Thursday, November 19, 2015

On Love



This post was supposed to be a happy one, full of intellectual waxing on travel philosophies or experiences. But when I returned to cell service from a two-night stay in the jungle, I learned that the world has, yet again, been filled with hate and violence. My first thoughts were for my college friends living there, who, to my deep gratitude, are all safe. While the attacks in Paris make my heart ache, what I am most ashamed of is the reactions of my own countrymen. I am ashamed of their fear and ignorance, and of the proposals that are eerily similar to the rejection of German refugees in 1939.  

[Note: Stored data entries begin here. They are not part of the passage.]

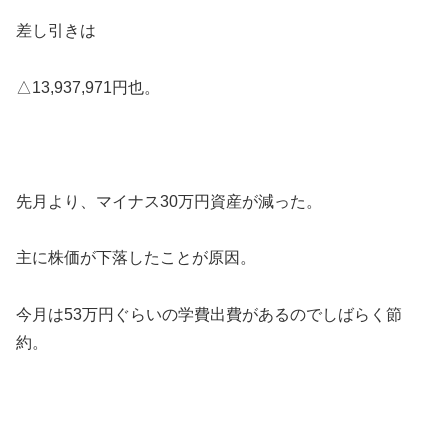
差し引きは
△13,937,971円也。
先月より、マイナス30万円資産が減った。
主に株価が下落したことが原因。
今月は53万円ぐらいの学費出費があるのでしばらく節
約。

In a small attempt to push back against the hate filling the world, I want to share with you the love I have tasted, heard, and felt from Muslims around the world. I take this as proof that humanity can be kind and good, and that goodness goes beyond our arbitrary divisions.  

I have tasted love...

…while hiking along the Lycine way in Turkey, along a particularly hot and steep road, after no breakfast and very little sleep. About halfway up the hill, a car stopped and gave each of us hiking a piece of bread. The driver continued on his way with a smile and a wave. 

…during Ramadan in Morocco, when I was always invited to i'ftar (the meal that breaks the sunup to sundown fast), even if I wasn't fasting. When the sundown call to prayer sounded, the every citizen of the country shared food with each other, expressing love and gratitude for their ability to eat. 

I have heard love... 

…on an 8-hour train ride from Marrakech to Fez, when a five year old kid helped me practice my Arabic vocabulary cards, and giggled at my accent. 

...in the friendship extended to me from an Iranian living in Turkey, who has been exiled from his homeland for speaking out against human rights violations in his country. After surviving nearly six months in prison, he received political asylum. If he returns to Iran, he faces prison or worse.

…on another long train ride, in India, from a 14-year-old girl who asked me about my family, and told me she wants to grow up to be an activist for the poor in her hometown of Kolkata. 

I have felt love... 

…when I got off on the wrong bus stop during a rainstorm in Bangalore, I stopped to ask for directions from a shop owner, who used his phone to call my hostel and gave me a hot cup of tea while I waited. 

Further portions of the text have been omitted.